Sample program output is below.

$ qsmm-example-maze-asm -1
nstate 512
visit 1: ngf 0, path_pass 94, path_total 94, ngf/path_total 0.00000000
visit 2: ngf 0, path_pass 706, path_total 800, ngf/path_total 0.00000000
...
visit 101: ngf 19, path_pass 640, path_total 87374, ngf/path_total 0.00021746
visit 102: ngf 19, path_pass 962, path_total 88336, ngf/path_total 0.00021509
...
visit 199: ngf 37, path_pass 90, path_total 178714, ngf/path_total 0.00020703
visit 200: ngf 37, path_pass 726, path_total 179440, ngf/path_total 0.00020620

$ qsmm-example-maze-asm 1
nstate 512
visit 1: ngf 0, path_pass 632, path_total 632, ngf/path_total 0.00000000
visit 2: ngf 1, path_pass 2252, path_total 2884, ngf/path_total 0.00034674
...
visit 101: ngf 88, path_pass 266, path_total 51398, ngf/path_total 0.00171213
visit 102: ngf 89, path_pass 266, path_total 51664, ngf/path_total 0.00172267
...
visit 199: ngf 186, path_pass 468, path_total 82666, ngf/path_total 0.00225002
visit 200: ngf 187, path_pass 338, path_total 83004, ngf/path_total 0.00225290

The above pieces of output show that the average amount of gold found per one move in the labyrinth in adaptive mode of program operation with random seed 1 without using the profile assembler program is about 11 times greater than in random mode of program operation.

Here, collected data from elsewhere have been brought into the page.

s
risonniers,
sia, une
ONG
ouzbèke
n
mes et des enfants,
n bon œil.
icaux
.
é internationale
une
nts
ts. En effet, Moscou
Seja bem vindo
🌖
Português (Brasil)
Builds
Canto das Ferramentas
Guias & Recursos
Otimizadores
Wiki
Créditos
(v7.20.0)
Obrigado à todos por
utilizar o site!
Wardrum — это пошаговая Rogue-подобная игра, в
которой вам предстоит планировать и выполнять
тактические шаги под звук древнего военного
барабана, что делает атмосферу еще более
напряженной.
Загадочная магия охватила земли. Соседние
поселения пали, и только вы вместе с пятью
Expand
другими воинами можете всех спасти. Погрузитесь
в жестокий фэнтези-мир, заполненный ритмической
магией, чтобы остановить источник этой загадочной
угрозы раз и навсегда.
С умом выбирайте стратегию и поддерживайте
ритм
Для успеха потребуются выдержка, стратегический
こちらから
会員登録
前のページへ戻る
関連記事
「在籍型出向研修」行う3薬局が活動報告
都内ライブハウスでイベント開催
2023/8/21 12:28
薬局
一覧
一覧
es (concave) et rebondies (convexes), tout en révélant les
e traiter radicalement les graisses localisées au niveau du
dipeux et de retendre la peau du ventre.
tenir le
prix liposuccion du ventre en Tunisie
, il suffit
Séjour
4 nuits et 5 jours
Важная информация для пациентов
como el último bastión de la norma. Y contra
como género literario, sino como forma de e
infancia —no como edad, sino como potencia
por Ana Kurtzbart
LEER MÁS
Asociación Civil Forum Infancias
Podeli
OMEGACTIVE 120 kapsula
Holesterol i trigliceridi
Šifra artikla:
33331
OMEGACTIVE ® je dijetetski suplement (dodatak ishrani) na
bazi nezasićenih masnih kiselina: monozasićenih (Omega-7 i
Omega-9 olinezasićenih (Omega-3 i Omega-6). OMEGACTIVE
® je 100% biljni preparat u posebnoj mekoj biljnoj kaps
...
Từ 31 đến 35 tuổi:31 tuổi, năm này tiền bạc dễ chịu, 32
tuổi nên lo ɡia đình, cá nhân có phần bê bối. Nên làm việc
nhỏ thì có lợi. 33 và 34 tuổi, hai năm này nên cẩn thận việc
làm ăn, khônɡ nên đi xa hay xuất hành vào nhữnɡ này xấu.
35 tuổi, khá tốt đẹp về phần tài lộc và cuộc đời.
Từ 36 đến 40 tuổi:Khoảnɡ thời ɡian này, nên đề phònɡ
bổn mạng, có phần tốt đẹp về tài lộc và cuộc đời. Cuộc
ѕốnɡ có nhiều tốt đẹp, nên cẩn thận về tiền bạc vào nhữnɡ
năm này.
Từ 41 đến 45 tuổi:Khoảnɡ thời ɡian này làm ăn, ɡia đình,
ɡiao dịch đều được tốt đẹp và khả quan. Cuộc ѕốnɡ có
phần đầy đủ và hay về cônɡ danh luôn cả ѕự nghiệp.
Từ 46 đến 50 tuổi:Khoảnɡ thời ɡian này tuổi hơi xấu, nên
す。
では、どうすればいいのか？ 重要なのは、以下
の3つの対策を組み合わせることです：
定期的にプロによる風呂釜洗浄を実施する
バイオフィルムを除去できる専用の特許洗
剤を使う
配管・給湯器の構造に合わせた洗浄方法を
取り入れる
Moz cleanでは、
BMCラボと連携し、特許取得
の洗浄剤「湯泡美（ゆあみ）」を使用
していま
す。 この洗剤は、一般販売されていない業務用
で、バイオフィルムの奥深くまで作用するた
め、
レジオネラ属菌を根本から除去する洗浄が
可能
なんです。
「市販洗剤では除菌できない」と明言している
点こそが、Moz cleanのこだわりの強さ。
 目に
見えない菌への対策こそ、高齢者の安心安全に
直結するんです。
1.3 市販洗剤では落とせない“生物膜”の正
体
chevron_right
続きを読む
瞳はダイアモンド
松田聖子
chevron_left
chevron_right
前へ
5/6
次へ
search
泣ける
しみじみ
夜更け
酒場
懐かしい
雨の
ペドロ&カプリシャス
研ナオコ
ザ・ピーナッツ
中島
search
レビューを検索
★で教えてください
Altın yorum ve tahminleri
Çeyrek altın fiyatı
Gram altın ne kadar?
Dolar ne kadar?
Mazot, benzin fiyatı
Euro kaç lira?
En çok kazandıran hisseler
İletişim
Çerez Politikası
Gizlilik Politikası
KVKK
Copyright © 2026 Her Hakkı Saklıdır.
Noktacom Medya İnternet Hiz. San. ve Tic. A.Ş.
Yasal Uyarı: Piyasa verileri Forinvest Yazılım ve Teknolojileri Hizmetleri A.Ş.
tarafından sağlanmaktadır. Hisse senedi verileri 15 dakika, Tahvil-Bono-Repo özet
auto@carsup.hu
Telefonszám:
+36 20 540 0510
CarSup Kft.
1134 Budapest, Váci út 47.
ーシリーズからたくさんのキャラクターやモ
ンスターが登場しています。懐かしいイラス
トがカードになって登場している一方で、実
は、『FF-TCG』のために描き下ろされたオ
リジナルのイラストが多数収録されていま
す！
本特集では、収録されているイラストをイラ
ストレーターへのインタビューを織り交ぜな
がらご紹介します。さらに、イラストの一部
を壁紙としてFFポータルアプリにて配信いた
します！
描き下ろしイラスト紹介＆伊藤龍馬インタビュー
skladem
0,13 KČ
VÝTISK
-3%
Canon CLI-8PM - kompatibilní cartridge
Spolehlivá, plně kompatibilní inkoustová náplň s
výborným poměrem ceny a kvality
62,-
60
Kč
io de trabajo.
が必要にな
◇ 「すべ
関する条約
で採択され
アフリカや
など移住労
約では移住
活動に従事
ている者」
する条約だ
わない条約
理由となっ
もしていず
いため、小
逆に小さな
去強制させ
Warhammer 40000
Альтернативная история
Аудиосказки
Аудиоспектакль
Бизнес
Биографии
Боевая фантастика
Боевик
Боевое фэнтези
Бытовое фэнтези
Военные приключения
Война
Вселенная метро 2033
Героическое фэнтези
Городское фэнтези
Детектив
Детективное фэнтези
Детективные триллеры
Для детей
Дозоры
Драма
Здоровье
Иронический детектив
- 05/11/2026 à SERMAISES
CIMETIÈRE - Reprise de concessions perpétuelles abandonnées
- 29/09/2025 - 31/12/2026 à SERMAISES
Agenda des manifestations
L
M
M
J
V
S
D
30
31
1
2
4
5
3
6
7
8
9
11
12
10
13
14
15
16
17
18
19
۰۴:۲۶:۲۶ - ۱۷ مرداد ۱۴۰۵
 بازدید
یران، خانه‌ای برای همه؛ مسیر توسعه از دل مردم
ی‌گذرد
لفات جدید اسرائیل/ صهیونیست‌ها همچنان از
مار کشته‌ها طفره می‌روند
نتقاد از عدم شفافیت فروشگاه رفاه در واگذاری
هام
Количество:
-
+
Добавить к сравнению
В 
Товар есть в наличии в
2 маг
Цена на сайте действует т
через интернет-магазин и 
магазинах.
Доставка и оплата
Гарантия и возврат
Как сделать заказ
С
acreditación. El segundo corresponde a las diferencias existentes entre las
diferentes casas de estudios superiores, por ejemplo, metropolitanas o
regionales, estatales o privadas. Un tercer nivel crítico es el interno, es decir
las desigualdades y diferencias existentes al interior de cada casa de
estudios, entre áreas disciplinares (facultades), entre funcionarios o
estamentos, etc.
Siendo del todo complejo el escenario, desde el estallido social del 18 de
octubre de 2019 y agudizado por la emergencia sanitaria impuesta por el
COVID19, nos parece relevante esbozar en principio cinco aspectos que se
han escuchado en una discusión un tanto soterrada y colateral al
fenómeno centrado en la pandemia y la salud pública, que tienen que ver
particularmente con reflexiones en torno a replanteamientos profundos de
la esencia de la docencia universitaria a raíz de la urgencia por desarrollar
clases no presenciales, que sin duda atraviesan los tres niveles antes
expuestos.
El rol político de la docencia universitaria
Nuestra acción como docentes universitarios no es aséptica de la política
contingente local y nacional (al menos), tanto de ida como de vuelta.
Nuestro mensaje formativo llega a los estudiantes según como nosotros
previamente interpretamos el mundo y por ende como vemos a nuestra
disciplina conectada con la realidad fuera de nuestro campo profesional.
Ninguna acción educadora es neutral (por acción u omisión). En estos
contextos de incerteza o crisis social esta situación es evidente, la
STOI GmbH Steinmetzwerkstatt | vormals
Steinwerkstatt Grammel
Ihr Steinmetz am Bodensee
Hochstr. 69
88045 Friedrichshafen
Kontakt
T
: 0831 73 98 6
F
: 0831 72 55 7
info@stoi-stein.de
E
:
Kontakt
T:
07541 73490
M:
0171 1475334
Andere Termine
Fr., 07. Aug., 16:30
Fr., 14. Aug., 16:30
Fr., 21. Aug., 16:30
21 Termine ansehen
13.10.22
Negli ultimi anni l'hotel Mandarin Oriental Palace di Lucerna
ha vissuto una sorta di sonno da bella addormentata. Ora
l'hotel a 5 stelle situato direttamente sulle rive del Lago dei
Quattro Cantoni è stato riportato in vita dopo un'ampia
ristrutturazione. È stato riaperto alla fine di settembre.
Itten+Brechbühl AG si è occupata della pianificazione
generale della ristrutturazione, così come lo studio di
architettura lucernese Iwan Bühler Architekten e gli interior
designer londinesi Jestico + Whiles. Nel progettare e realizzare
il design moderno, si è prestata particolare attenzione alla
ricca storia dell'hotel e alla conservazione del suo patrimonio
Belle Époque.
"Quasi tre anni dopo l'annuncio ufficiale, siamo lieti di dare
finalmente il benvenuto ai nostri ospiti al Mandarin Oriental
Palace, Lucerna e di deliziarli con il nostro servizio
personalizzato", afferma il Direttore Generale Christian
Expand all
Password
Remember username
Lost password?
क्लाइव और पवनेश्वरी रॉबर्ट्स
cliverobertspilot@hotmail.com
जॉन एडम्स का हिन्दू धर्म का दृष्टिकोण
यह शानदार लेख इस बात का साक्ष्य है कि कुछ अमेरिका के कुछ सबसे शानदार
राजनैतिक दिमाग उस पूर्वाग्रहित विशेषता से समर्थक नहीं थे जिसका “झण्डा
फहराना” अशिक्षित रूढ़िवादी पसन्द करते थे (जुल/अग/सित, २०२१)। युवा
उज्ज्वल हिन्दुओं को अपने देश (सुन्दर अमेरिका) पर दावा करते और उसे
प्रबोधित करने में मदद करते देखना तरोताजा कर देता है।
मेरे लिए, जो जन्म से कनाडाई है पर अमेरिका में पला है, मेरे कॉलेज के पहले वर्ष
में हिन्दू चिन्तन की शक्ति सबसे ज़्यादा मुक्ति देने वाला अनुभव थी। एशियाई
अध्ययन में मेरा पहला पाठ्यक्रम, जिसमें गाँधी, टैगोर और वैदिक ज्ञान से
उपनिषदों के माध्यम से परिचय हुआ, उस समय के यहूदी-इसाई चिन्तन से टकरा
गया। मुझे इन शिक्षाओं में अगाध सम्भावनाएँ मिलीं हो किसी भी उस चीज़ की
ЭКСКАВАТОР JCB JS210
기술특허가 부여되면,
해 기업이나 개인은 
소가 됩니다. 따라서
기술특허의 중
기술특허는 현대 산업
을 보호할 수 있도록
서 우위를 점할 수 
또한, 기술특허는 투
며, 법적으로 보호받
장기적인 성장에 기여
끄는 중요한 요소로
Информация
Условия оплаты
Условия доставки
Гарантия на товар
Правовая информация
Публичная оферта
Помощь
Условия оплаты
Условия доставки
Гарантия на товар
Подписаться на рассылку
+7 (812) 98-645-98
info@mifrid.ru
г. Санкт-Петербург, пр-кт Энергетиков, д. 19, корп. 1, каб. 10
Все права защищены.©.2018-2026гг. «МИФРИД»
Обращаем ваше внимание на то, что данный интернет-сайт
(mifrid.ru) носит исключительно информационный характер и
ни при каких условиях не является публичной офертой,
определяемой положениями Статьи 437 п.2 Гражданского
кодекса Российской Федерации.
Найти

$ qsmm-example-maze-asm -1 "$prefix/share/qsmm/samples/maze.asm"
visit 1: ngf 1, path_pass 3086, path_total 3086, ngf/path_total 0.00032404
visit 2: ngf 1, path_pass 274, path_total 3360, ngf/path_total 0.00029762
...
visit 101: ngf 17, path_pass 768, path_total 92636, ngf/path_total 0.00018351
visit 102: ngf 17, path_pass 898, path_total 93534, ngf/path_total 0.00018175
...
visit 199: ngf 43, path_pass 132, path_total 192766, ngf/path_total 0.00022307
visit 200: ngf 43, path_pass 118, path_total 192884, ngf/path_total 0.00022293

$ qsmm-example-maze-asm 1 "$prefix/share/qsmm/samples/maze.asm"
visit 1: ngf 1, path_pass 3086, path_total 3086, ngf/path_total 0.00032404
visit 2: ngf 2, path_pass 52, path_total 3138, ngf/path_total 0.00063735
...
visit 101: ngf 101, path_pass 52, path_total 8286, ngf/path_total 0.01218923
visit 102: ngf 102, path_pass 52, path_total 8338, ngf/path_total 0.01223315
...
visit 199: ngf 199, path_pass 52, path_total 13382, ngf/path_total 0.01487072
visit 200: ngf 200, path_pass 52, path_total 13434, ngf/path_total 0.01488760

The above pieces of output show that the average amount of gold found per one move in the labyrinth in adaptive mode of program operation with random seed 1 and the use of the profile assembler program is about 67 times greater than in random mode of program operation.